- Directed by: Naganna
- Written by: K Nanjunda (Dialogue)
- Produced by: Sudheendra Kumar
- Starring: Upendra Rakshita
- Cinematography: Krishnakumar
- Edited by: S. Manohar
- Music by: Gurukiran
- Production company: Anegudda Vinayaka Productions
- Release date: 25 December 2003;
- Running time: 146 minutes
- Country: India
- Language: Kannada

= Gokarna (film) =

Gokarna is a 2003 Indian Kannada-language action drama film starring Upendra and Rakshita. The film was directed by Naganna and produced by Upendra's brother Sudheendra Kumar under the banner Anegudda Vinayaka Productions.
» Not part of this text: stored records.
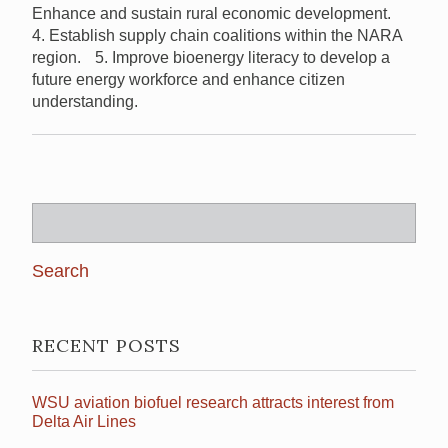
Enhance and sustain rural economic development.
4. Establish supply chain coalitions within the NARA
region. 5. Improve bioenergy literacy to develop a
future energy workforce and enhance citizen
understanding.
Search
for:
RECENT POSTS
WSU aviation biofuel research attracts interest from
Delta Air Lines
Music for the film was scored by Gurukiran. It is the second among a series of successful films with the Upendra–Naganna combination. The film also features Madhu Bangarappa, Tennis Krishna, S. Ramesh, Satyajith, Dr. Nagesh, and Indhudhar in supporting roles. The film is a remake of the 1992 Tamil film Annaamalai, which was a remake of the 1987 Hindi film Khudgarz, which in turn was based on Jeffrey Archer's 1979 novel Kane and Abel.

==Cast==

- Upendra as Sidda
- Rakshita as Pooja
- Madhu Bangarappa
- Tennis Krishna
- S. Ramesh
- Satyajit
- Dr. K. G. Nagesh
- Indhudhar
- Sitara Vaidya
- Shweta Menon as dancer

==Production==
After the huge success of the previous project with the Upendra–Naganna combination Kutumba, the producer of the film Shailendra Babu announced that his next film would be titled as Jai Ganesha, having the same film troupe. But the film did not take off due to conflict between Upendra and him. Upendra then gathered the same team of Kutumba (barring the producer) and decided to remake the 1992 Rajinikanth-starrer Annaamalai with his brother producing it. Upendra stated that while Annamalai was a story of two brothers, Gokarna portrays the story of two young friends. Rakshita was cast as the female lead opposite him. The president of the Karnataka Film Chamber of Commerce and Madhu Bangarappa of Akash Audio made their acting debut with the film. It was reported that actress Shweta Menon was signed for an item number. A. V. Krishna Kumar served as the cinematographer, Gurukiran as composer and Thriller Manju as the stunt coordinator. The film was shot mainly in Bangalore and Hyderabad.

== Soundtrack ==
Gurukiran scored the music for the film while Upendra and Kaviraj penned the lyrics for the soundtrack. The album consists of five tracks. The audio release function was held at The Club, Bangalore. Actor and politician Ambareesh released the soundtrack album. The event was followed by the ramp show and dance program performed by a local dance troupe. Two songs from the film were screened for the media. G. P. Rajarathnam's poem Brahma Ninge was adapted as a song for the film.

| Title | Singers |
|---|---|
| "Aaseye Dhukkakke" | Udit Narayan |
| "Chakkar Haaku" | S. P. Balasubrahmanyam, Shamitha Malnad |
| "Bramha Ninge" | S. P. Balasubrahmanyam |
| "Baro Baro" | Shankar Mahadevan |
| "Jwara Illade" | Udit Narayan, K. S. Chithra |

==Box office==
Although Gokarna turned out to be a safe bet at the box office, it was not as successful as the previous film with the Upendra–Naganna combination, Kutumba. However, Gokarna completed a 175-day run in Bangalore. The film was followed by yet another successful film with the same combination, Gowramma (2005).